1. Zum Inhalt springen
  2. Zur Hauptnavigation springen
  3. Zu weiteren Angeboten der DW springen

Das Leben der Bootsflüchtlinge

Kirstin Hausen18. Oktober 2013

Italiens Küstenwache rettet mehr Bootsflüchtlinge vor dem Ertrinken als andere Länder Südeuropas. Doch wer heil im Land angekommen ist, hat noch lange keine Aussicht auf ein menschenwürdiges Leben.

https://p.dw.com/p/1A0mJ
Afrikanische Migranten bei der Orangenernte in Kalabrien (Foto: dpa)
Bild: picture-alliance/dpa

Der Flüchtlingsstrom über das Mittelmeer, von Nordafrika nach Südeuropa, reißt nicht ab. Auf seeuntüchtigen Barkassen riskieren jede Woche Hunderte Menschen ihr Leben - auf der Suche nach einer menschenwürdigen Existenz. Italiens Küste ist ihr Ziel, denn hier sehen sie die größten Chancen, an Land zu kommen. Besonders die Insel Lampedusa ist zum Hoffnungsträger der Bootsflüchtlinge geworden und die Straße von Sizilien zu einer dicht befahrenen Wasserstraße der Verzweiflung.

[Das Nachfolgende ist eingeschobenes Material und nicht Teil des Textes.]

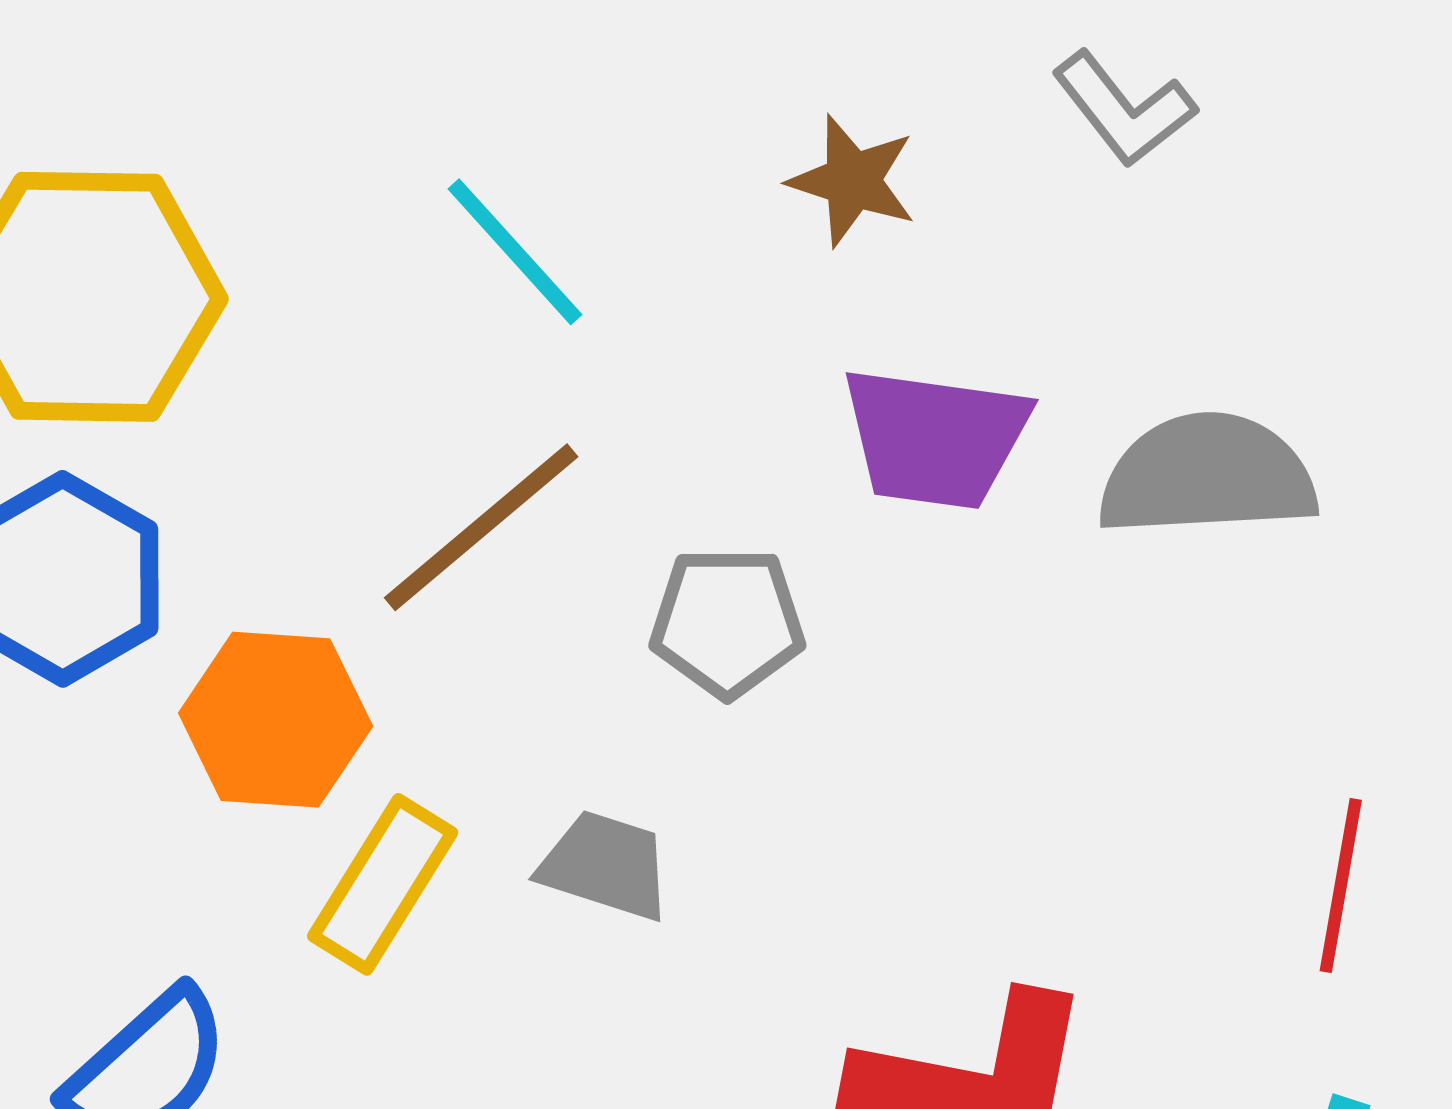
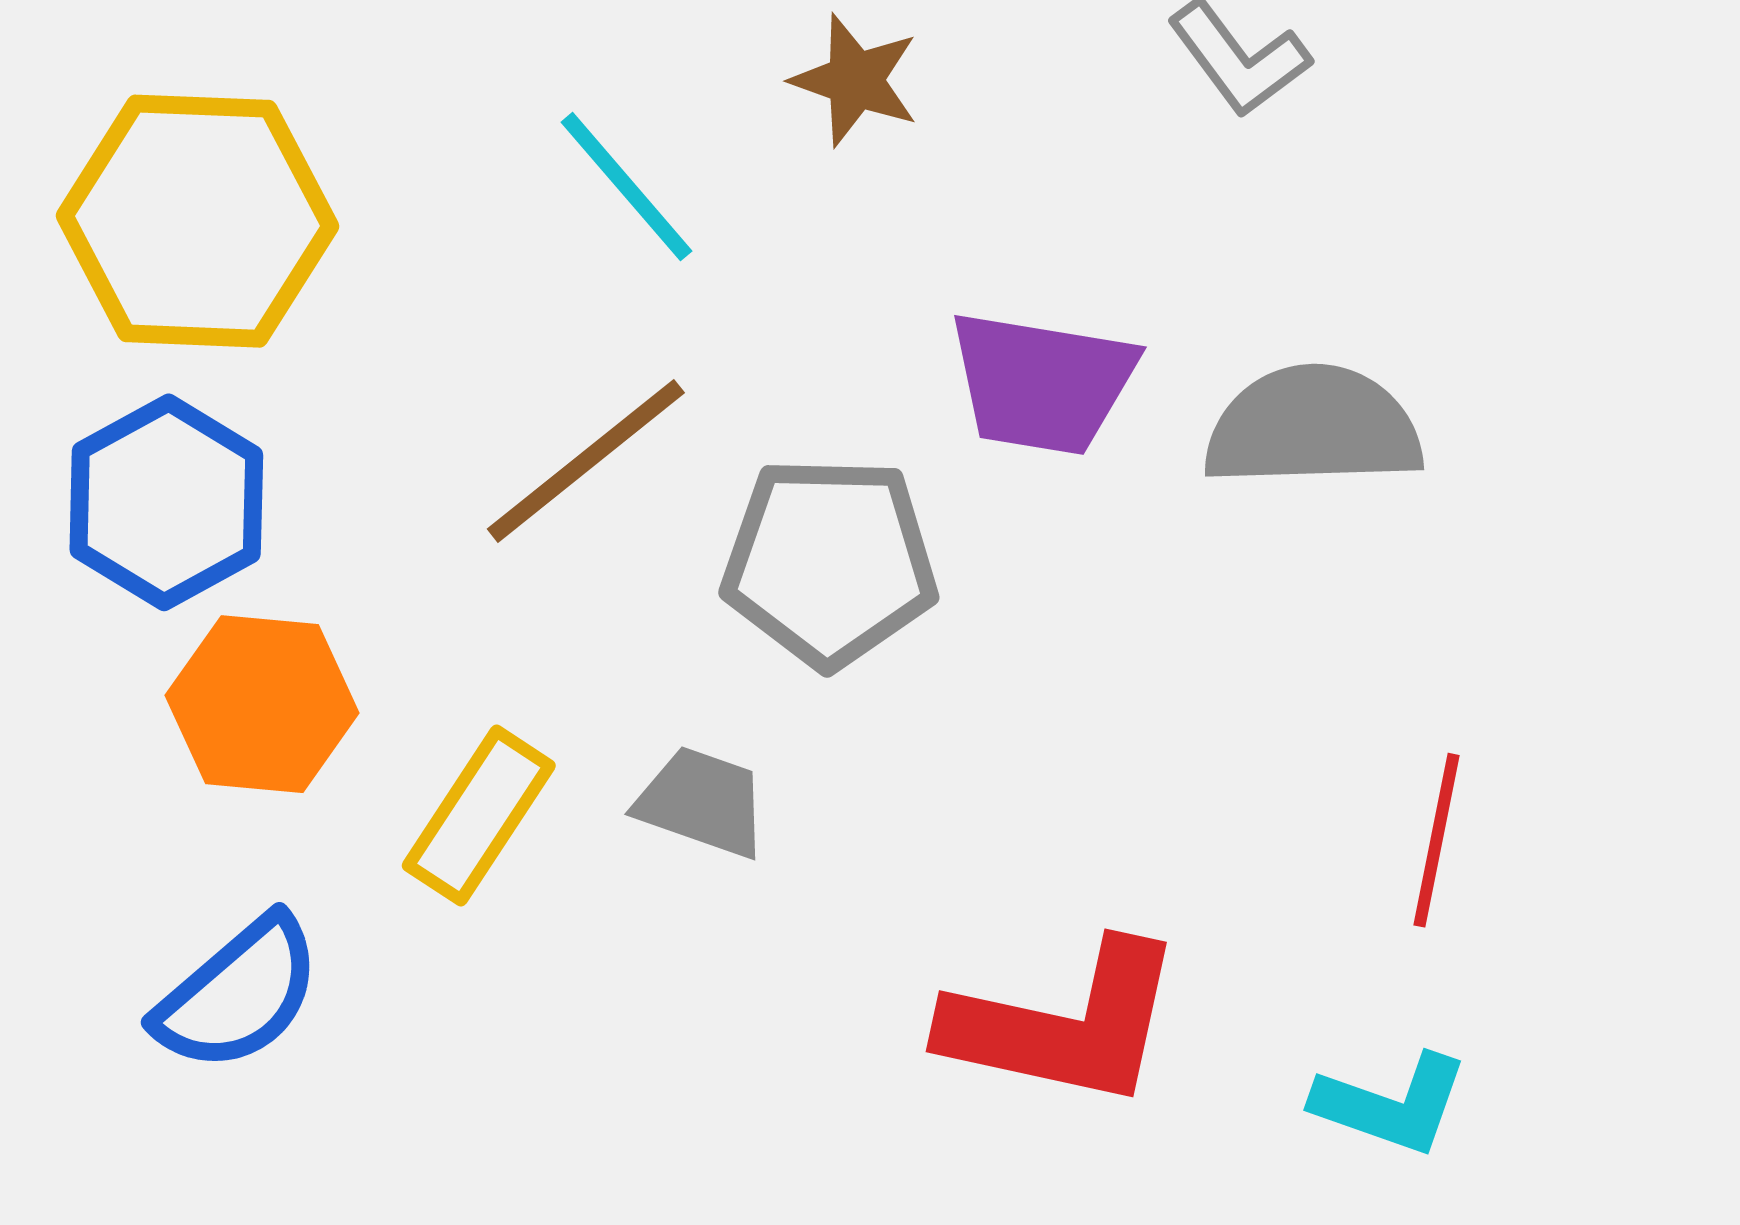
brown star: (853, 181) -> (855, 80), moved
gray pentagon: (727, 622) -> (830, 562), size x1.4
orange hexagon: (276, 720) -> (262, 704), moved

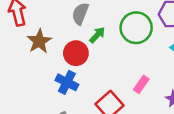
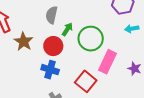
green circle: (136, 28) -> (91, 39), moved
pink rectangle: (141, 84) -> (107, 62), size x1.6

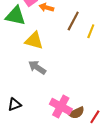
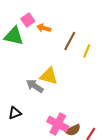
yellow triangle: (34, 41) -> (49, 76), moved
black triangle: (14, 104) -> (15, 113), moved

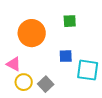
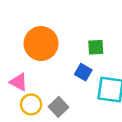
green square: (70, 21) -> (96, 47), moved
blue square: (66, 56) -> (83, 72), turned 32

Eingesperrt im Aufnahmelager

Wenn es schief geht und die Opferzahlen hoch genug sind, dann schaut die Welt betroffen nach Sizilien. Wenn die Überfahrt klappt, werden die Bootsflüchtlinge in Aufnahmelager eingesperrt, wo sie eigentlich nur ein paar Tage verbringen sollen, in Wirklichkeit aber monatelang warten. Unter Ausschluss der Öffentlichkeit, denn kaum jemand erhält Zutritt zu diesen Lagern.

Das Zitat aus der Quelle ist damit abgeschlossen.